|22 April 1954
Army-McCarthy Hearings Begin
|During the past year Joseph McCarthy continued his crusade to root out communists in government service. As chairman of the Senate Committee on Government Operations he now had a substantial staff, and with the help of his chief counsel, Roy Cohn, he called before his committee a whole series of witnesses whom he accused of being part of a grand conspiracy to subvert the American Republic.
But McCarthy began to run into problems when he turned his spotlight on the U.S. Army. At this point President Eisenhower, who had up to this point unwilling to make any reference to the Wisconsin Senator, publicly denounced him and issuing orders that no employee of an executive agency testify before his committee. Then one possible reason for McCarthy’s interest in the army became apparent—G. David Schine, a friend of Roy Cohn and an unpaid consultant for the committee, had been drafted in the summer of 1953, and in March army officials came forward with a report documenting no fewer than 44 separate attempts by Cohn to secure preferential treatment for Private Schine.

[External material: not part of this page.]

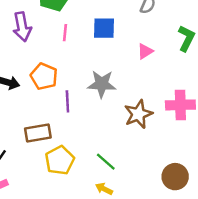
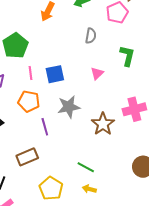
blue square: (104, 28) -> (55, 74), moved
orange pentagon: (44, 76) -> (29, 101), moved
yellow pentagon: (60, 160) -> (51, 188), moved

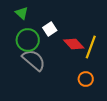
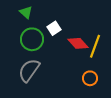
gray semicircle: (34, 60) -> (29, 70), moved, turned -95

It was during the resulting Army-McCarthy hearings that the American public saw McCarthy’s true nature. Opening on April 22, and lasting for a total of 36 days, they were televised nationally to an audience of 20 million people. McCarthy came across as a common thug, bullying and badgering witnesses and threatening to destroy careers on the flimsiest of evidence. When the Army’s chief counsel, Joseph N. Welch, finally shamed him with the famous words, “Have you no sense of decency, sir?” the audience in the committee’s chamber burst into applause.